Try it: Determine how many lines of the entries that follow contain "avec", and respond with that number alone.

Supplied entries:
Start of Block

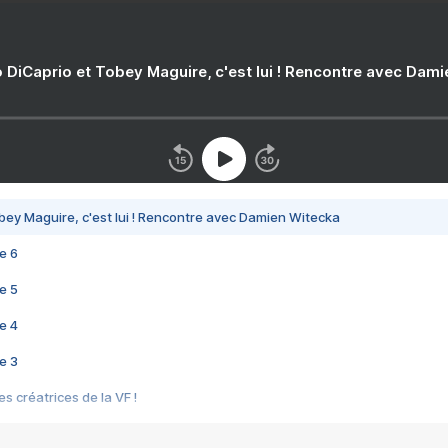
 DiCaprio et Tobey Maguire, c'est lui ! Rencontre avec Dam
bey Maguire, c'est lui ! Rencontre avec Damien Witecka
e 6
e 5
e 4
e 3
s créatrices de la VF !
e 2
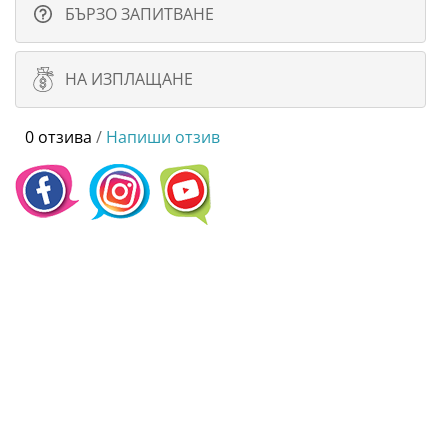
БЪРЗО ЗАПИТВАНЕ
НА ИЗПЛАЩАНЕ
0 отзива
/
Напиши отзив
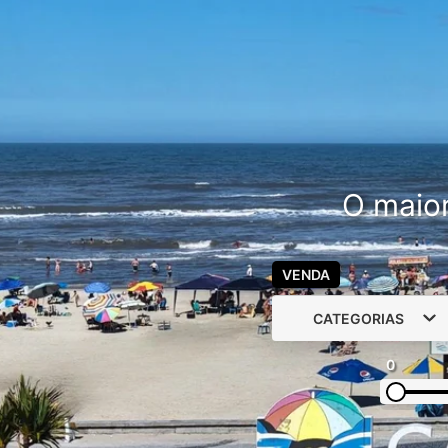
O maior
VENDA
CATEGORIAS
0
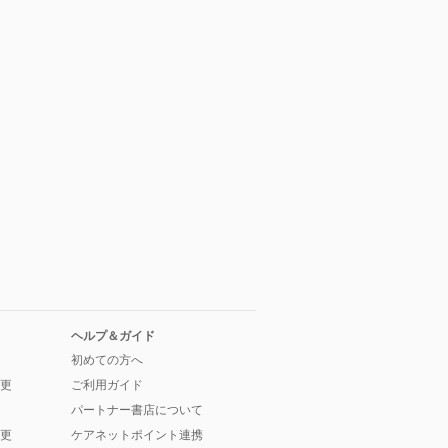
ヘルプ＆ガイド
初めての方へ
更
ご利用ガイド
パートナー書店について
更
ケアネットポイント連携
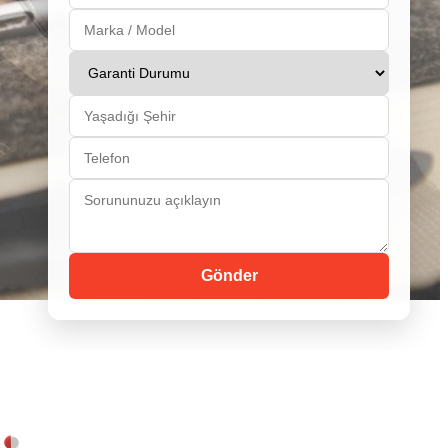
Gönder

End of Block

Response to this task: 2